Miss Hetty was up by this time, for she hated to be idle. In fact the minister's son had once remarked that she was accustomed to stir her cake batter while she was reading her Bible; but then the minister's son was inclined to be irreverent at times.
But even he would have felt sorry for Miss Hetty this morning. To adopt two children when you know nothing whatever about their care was by no means a pleasant prospect. Besides, these children were the son and daughter of the outcast of the family, an only sister half-forgotten though only two months deceased. The thing itself was pathetic, yet it seemed an imposition: above all to adopt two children who had traveled all their young lives with a circus was at least to Miss Hetty's mind almost scandalous.
Often during the morning she absently folded her hand and in unaccustomed idleness gazed, as if dazed, down the quiet village street as if expecting help from that source. Once, having aroused herself, she had gone to an old trunk, her deceased mother's, and drew out two faded pictures tied with an old ribbon and folded over a lock of yellow hair. The first picture, the face of a girl that smiled up at her so sweetly and trustingly, caused unbidden tears to well up in her eyes, just as it had always affected her mother. The second picture was regarded with more interest though with less affection. Here was the same loved face, but beside it the merry, dark face of the actor husband for whom she had left her home, and in her arms their first baby branded--as Miss Hetty thought--with the heathenish name of Periwinkle. A letter had accompanied this photograph, but it had never been answered. Several years later another letter had been received, telling of the death of her husband and of the illness of Periwinkle's two year old sister, Pearl.

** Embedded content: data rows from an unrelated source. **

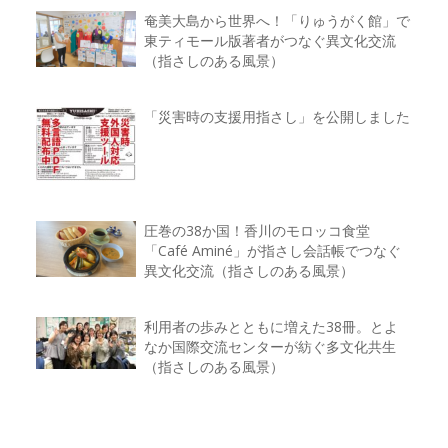
奄美大島から世界へ！「りゅうがく館」で
東ティモール版著者がつなぐ異文化交流
（指さしのある風景）
「災害時の支援用指さし」を公開しました
圧巻の38か国！香川のモロッコ食堂
「Café Aminé」が指さし会話帳でつなぐ
異文化交流（指さしのある風景）
利用者の歩みとともに増えた38冊。とよ
なか国際交流センターが紡ぐ多文化共生
（指さしのある風景）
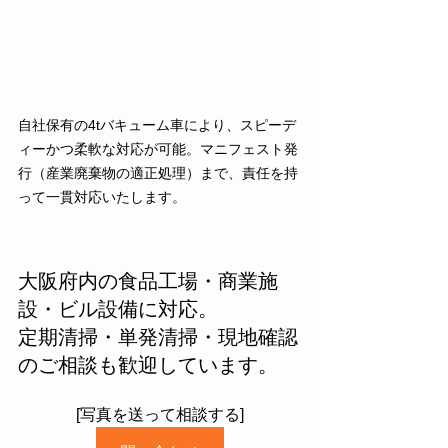
自社保有の4tバキューム車により、スピーデ
ィーかつ柔軟な対応が可能。マニフェスト発
行（産業廃棄物の適正処理）まで、責任を持
って一貫対応いたします。
大阪府内の食品工場・商業施
設・ビル設備に対応。
定期清掃・単発清掃・現地確認
のご相談も歓迎しています。
[写真を送って相談する]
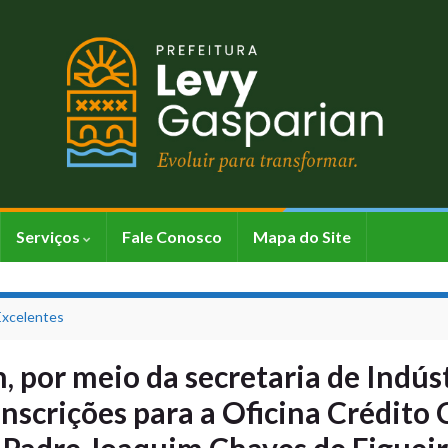
Serviços
Fale Conosco
Mapa do Site
 Excelentes
, por meio da secretaria de Indús
inscrições para a Oficina Crédito
p Padre Joaquim Chaves de Figuei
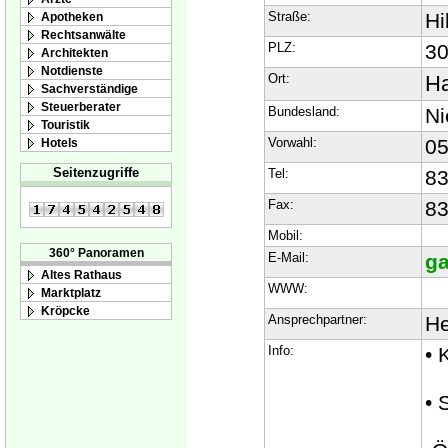
Straße:
Hi
Apotheken
Rechtsanwälte
PLZ:
3
Architekten
Notdienste
Ort:
Ha
Sachverständige
Steuerberater
Bundesland:
Ni
Touristik
Vorwahl:
05
Hotels
Seitenzugriffe
Tel:
8
Fax:
83
Mobil:
360° Panoramen
E-Mail:
ga
Altes Rathaus
WWW:
Marktplatz
Kröpcke
Ansprechpartner:
He
Info:
• 
• 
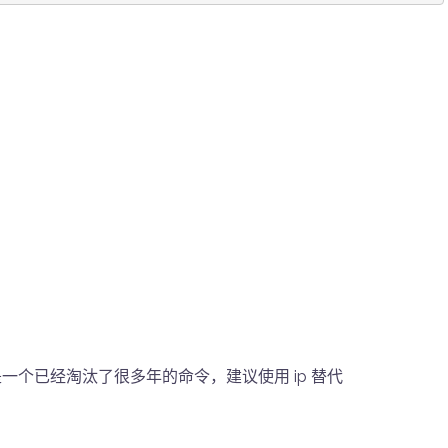
ig 是一个已经淘汰了很多年的命令，建议使用 ip 替代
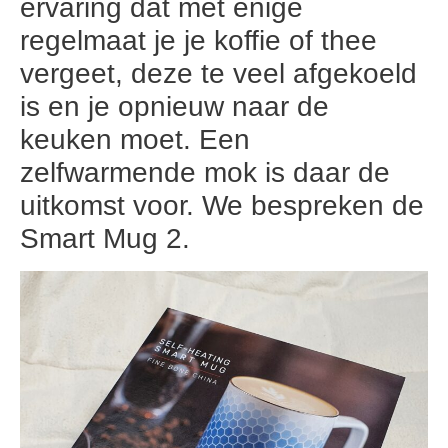
ervaring dat met enige
regelmaat je je koffie of thee
vergeet, deze te veel afgekoeld
is en je opnieuw naar de
keuken moet. Een
zelfwarmende mok is daar de
uitkomst voor. We bespreken de
Smart Mug 2.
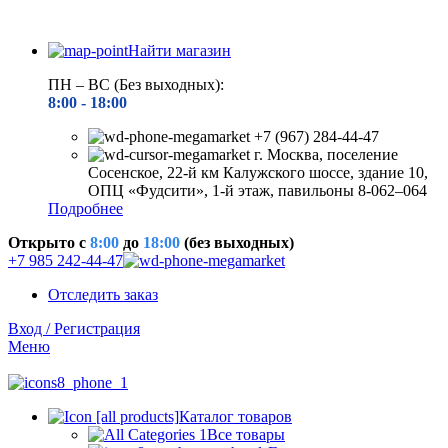
Найти магазин
ПН – ВС (Без выходных):
8:00 - 18
:00
+7 (967) 284-44-47
г. Москва, поселение
Сосенское, 22-й км Калужского шоссе, здание 10,
ОПЦ «Фудсити», 1-й этаж, павильоны 8-062–064
Подробнее
Открыто c
8:00
до
18:00
(без выходных)
+7 985 242-44-47
Отследить заказ
Вход / Регистрация
Меню
Каталог товаров
Все товары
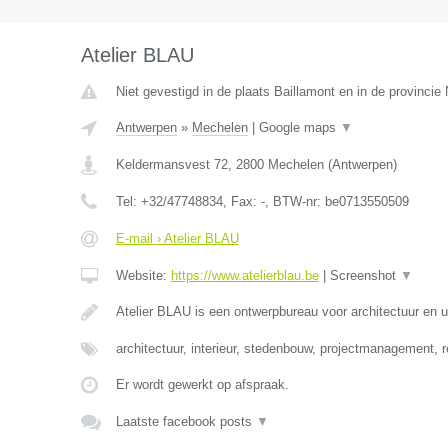
Atelier BLAU
Niet gevestigd in de plaats Baillamont en in de provinci
Antwerpen
»
Mechelen
|
Google maps
▼
Keldermansvest 72
,
2800
Mechelen
(
Antwerpen
)
Tel:
+32/47748834
, Fax:
-
, BTW-nr:
be0713550509
E-mail › Atelier BLAU
Website:
https://www.atelierblau.be
|
Screenshot
▼
Atelier BLAU is een ontwerpbureau voor architectuur en
architectuur, interieur, stedenbouw, projectmanagement, 
Er wordt gewerkt op afspraak.
Laatste facebook posts
▼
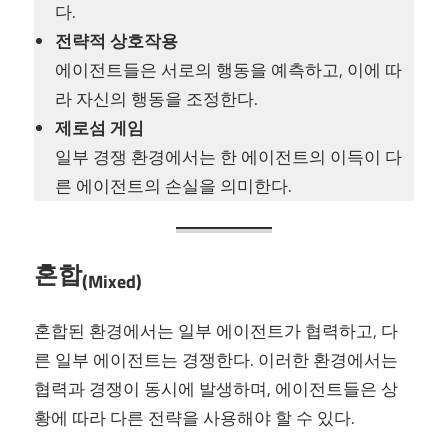
다.
전략적 상호작용
에이전트들은 서로의 행동을 예측하고, 이에 따
라 자신의 행동을 조정한다.
제로섬 게임
일부 경쟁 환경에서는 한 에이전트의 이득이 다
른 에이전트의 손실을 의미한다.
혼합
(Mixed)
혼합된 환경에서는 일부 에이전트가 협력하고, 다
른 일부 에이전트는 경쟁한다. 이러한 환경에서는
협력과 경쟁이 동시에 발생하며, 에이전트들은 상
황에 따라 다른 전략을 사용해야 할 수 있다.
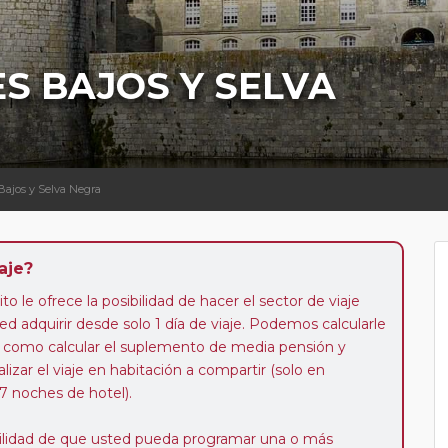
ES BAJOS Y SELVA
 Bajos y Selva Negra
aje?
to le ofrece la posibilidad de hacer el sector de viaje
d adquirir desde solo 1 día de viaje. Podemos calcularle
 así como calcular el suplemento de media pensión y
alizar el viaje en habitación a compartir (solo en
 7 noches de hotel).
ibilidad de que usted pueda programar una o más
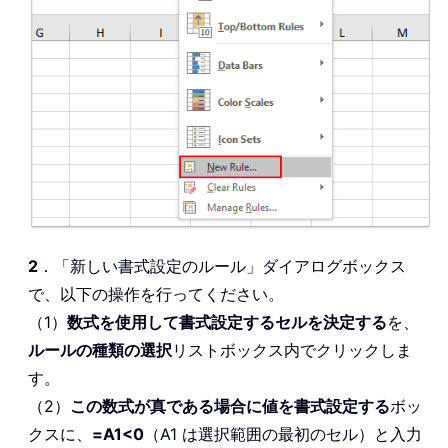
2
．「新しい書式設定のルール」ダイアログボックス
で、以下の操作を行ってください。
（1）
数式を使用して書式設定するセルを決定する
を、
ルールの種類の選択
リストボックス内でクリックしま
す。
（2）
この数式が真である場合に値を書式設定する
ボッ
クスに、
=A1<0
（A1 は選択範囲の最初のセル）と入力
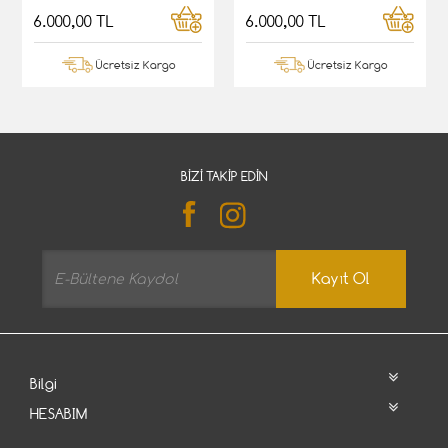
6.000,00 TL
6.000,00 TL
Ücretsiz Kargo
Ücretsiz Kargo
BIZI TAKIP EDIN
Kayıt Ol
Bilgi
HESABIM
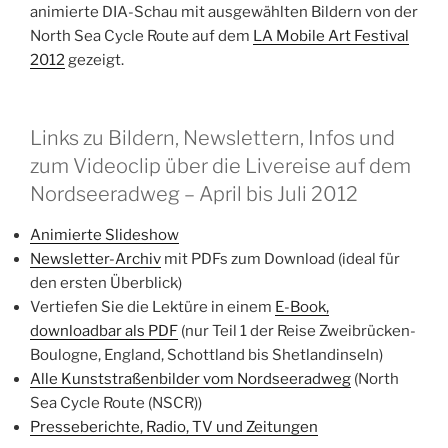
animierte DIA-Schau mit ausgewählten Bildern von der
North Sea Cycle Route auf dem
LA Mobile Art Festival
2012
gezeigt.
Links zu Bildern, Newslettern, Infos und
zum Videoclip über die Livereise auf dem
Nordseeradweg – April bis Juli 2012
Animierte Slideshow
Newsletter-Archiv
mit PDFs zum Download (ideal für
den ersten Überblick)
Vertiefen Sie die Lektüre in einem
E-Book,
downloadbar als PDF
(nur Teil 1 der Reise Zweibrücken-
Boulogne, England, Schottland bis Shetlandinseln)
Alle Kunststraßenbilder vom Nordseeradweg
(North
Sea Cycle Route (NSCR))
Presseberichte, Radio, TV und Zeitungen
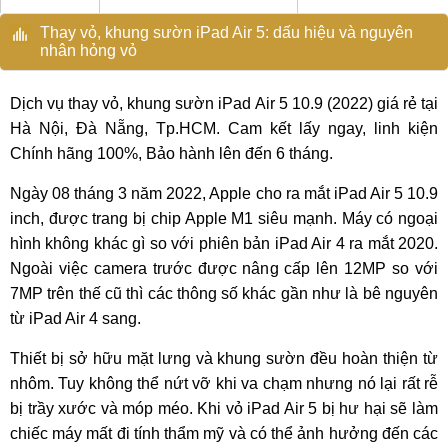
Thay vỏ, khung sườn iPad Air 5: dấu hiệu và nguyên
nhân hỏng vỏ
Dịch vụ thay vỏ, khung sườn iPad Air 5 10.9 (2022) giá rẻ tại
Hà Nội, Đà Nẵng, Tp.HCM. Cam kết lấy ngay, linh kiện
Chính hãng 100%, Bảo hành lên đến 6 tháng.
Ngày 08 tháng 3 năm 2022, Apple cho ra mắt iPad Air 5 10.9
inch, được trang bị chip Apple M1 siêu mạnh. Máy có ngoại
hình không khác gì so với phiên bản iPad Air 4 ra mắt 2020.
Ngoài việc camera trước được nâng cấp lên 12MP so với
7MP trên thế cũ thì các thông số khác gần như là bê nguyên
từ iPad Air 4 sang.
Thiết bị sở hữu mặt lưng và khung sườn đều hoàn thiện từ
nhôm. Tuy không thể nứt vỡ khi va chạm nhưng nó lại rất rễ
bị trầy xước và móp méo. Khi vỏ iPad Air 5 bị hư hại sẽ làm
chiếc máy mất đi tính thẩm mỹ và có thể ảnh hưởng đến các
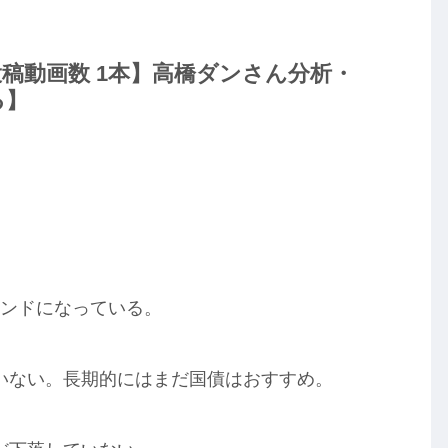
ube投稿動画数 1本】高橋ダンさん分析・
る】
トレンドになっている。
いない。長期的にはまだ国債はおすすめ。
。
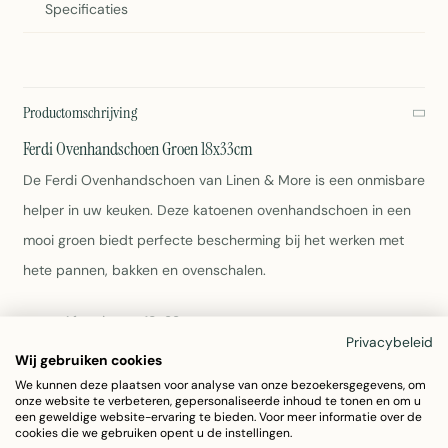
Specificaties
Productomschrijving
Ferdi Ovenhandschoen Groen 18x33cm
De Ferdi Ovenhandschoen van Linen & More is een onmisbare
helper in uw keuken. Deze katoenen ovenhandschoen in een
mooi groen biedt perfecte bescherming bij het werken met
hete pannen, bakken en ovenschalen.
Afmetingen: 18x33cm
Privacybeleid
Materiaal: 100% katoen
Wij gebruiken cookies
Kleur: Groen
We kunnen deze plaatsen voor analyse van onze bezoekersgegevens, om
Gewicht: 110 gram
onze website te verbeteren, gepersonaliseerde inhoud te tonen en om u
Duurzaam en hittebestendig
een geweldige website-ervaring te bieden. Voor meer informatie over de
cookies die we gebruiken opent u de instellingen.
Eenvoudig wasbaar volgens etiketinstructies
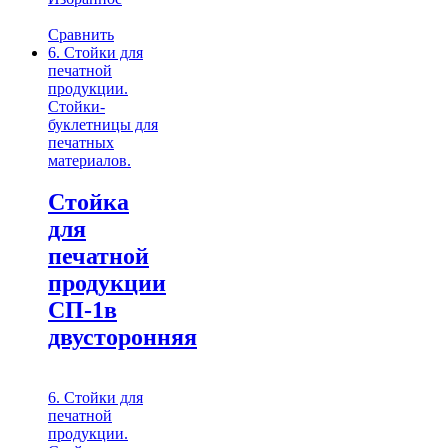
Сравнить
6. Стойки для
печатной
продукции.
Стойки-
буклетницы для
печатных
материалов.
Стойка
для
печатной
продукции
СП-1в
двусторонняя
6. Стойки для
печатной
продукции.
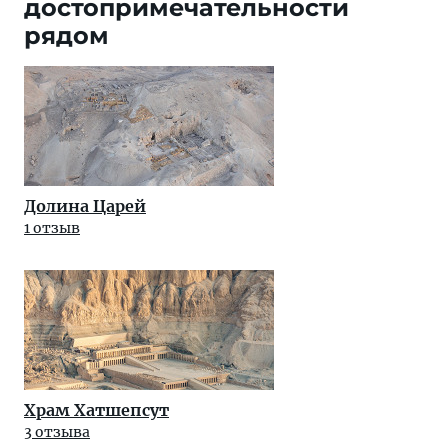
достопримечательности
рядом
Долина Царей
1 отзыв
Храм Хатшепсут
3 отзыва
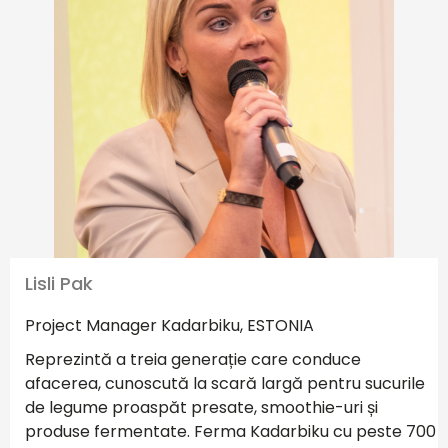
Lisli Pak
Project Manager Kadarbiku, ESTONIA
Reprezintă a treia generație care conduce
afacerea, cunoscută la scară largă pentru sucurile
de legume proaspăt presate, smoothie-uri și
produse fermentate. Ferma Kadarbiku cu peste 700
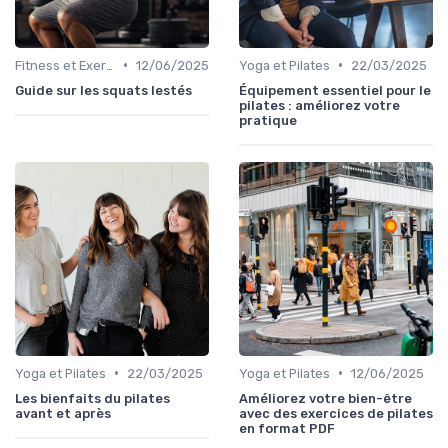
•
•
Fitness et Exercices
12/06/2025
Yoga et Pilates
22/03/2025
Guide sur les squats lestés
Équipement essentiel pour le
pilates : améliorez votre
pratique
•
•
Yoga et Pilates
22/03/2025
Yoga et Pilates
12/06/2025
Les bienfaits du pilates
Améliorez votre bien-être
avant et après
avec des exercices de pilates
en format PDF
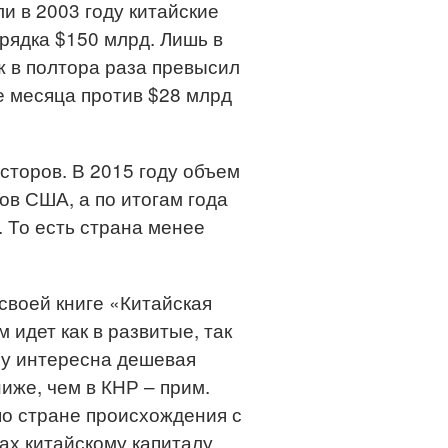
и в 2003 году китайские
орядка $150 млрд. Лишь в
ж в полтора раза превысил
е месяца против $28 млрд
сторов. В 2015 году объем
в США, а по итогам года
. То есть страна менее
своей книге «Китайская
 идет как в развитые, так
лу интересна дешевая
иже, чем в КНР – прим.
по стране происхождения с
ах китайскому капиталу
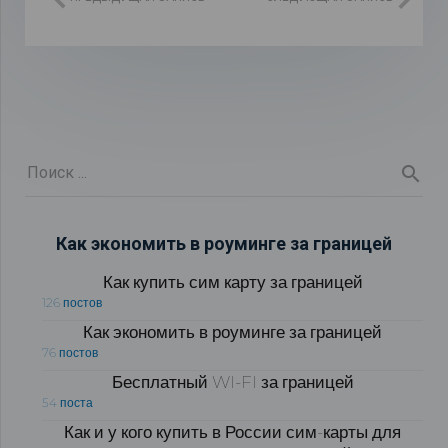
Как экономить в роуминге за границей
Как купить сим карту за границей
126 постов
Как экономить в роуминге за границей
76 постов
Бесплатный WI-FI за границей
54 поста
Как и у кого купить в России сим-карты для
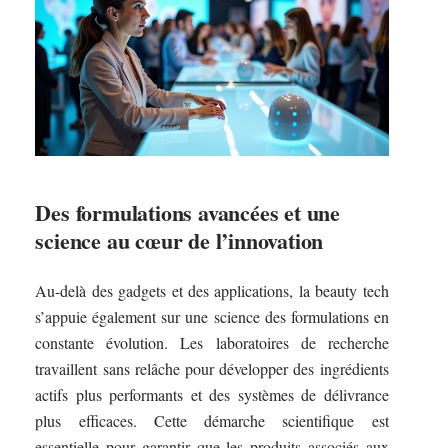
Des formulations avancées et une
science au cœur de l’innovation
Au-delà des gadgets et des applications, la beauty tech
s’appuie également sur une science des formulations en
constante évolution. Les laboratoires de recherche
travaillent sans relâche pour développer des ingrédients
actifs plus performants et des systèmes de délivrance
plus efficaces. Cette démarche scientifique est
essentielle pour garantir que les produits associés aux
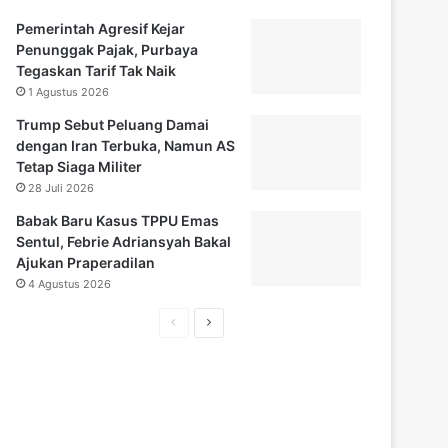
Pemerintah Agresif Kejar
Penunggak Pajak, Purbaya
Tegaskan Tarif Tak Naik
1 Agustus 2026
Trump Sebut Peluang Damai
dengan Iran Terbuka, Namun AS
Tetap Siaga Militer
28 Juli 2026
Babak Baru Kasus TPPU Emas
Sentul, Febrie Adriansyah Bakal
Ajukan Praperadilan
4 Agustus 2026
H
H
a
a
l
l
a
a
m
m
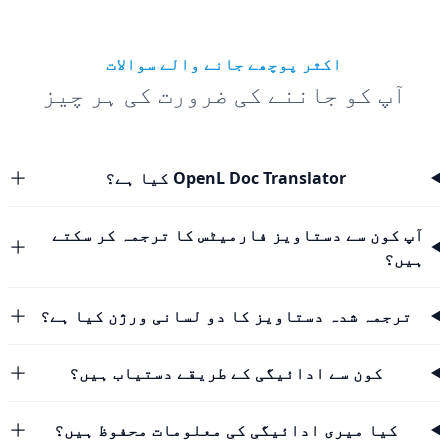
اکثر پوچھے جانے والے سوالات
آپ کو جاننے کی ضرورت کی ہر چیز
OpenL Doc Translator کیا ہے؟
آپ کون سے دستاویز فارمیٹس کا ترجمہ کر سکتے
ہیں؟
ترجمہ شدہ دستاویز کا دو لسانی ورژن کیا ہے؟
کون سے ادائیگی کے طریقے دستیاب ہیں؟
کیا میری ادائیگی کی معلومات محفوظ ہیں؟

Though Myra had died but two months before and if perhaps then her younger sister had felt any pang of pity for the orphaned children, it did not enter her thoughts this morning. She plumped up the pillows on the prim horsehair sofa, painfully recalling the pillow fight she had once seen between her cousin's children. Children were a nuisance, and these two--Myra's dreadful boy and girl--were bound to be more than that.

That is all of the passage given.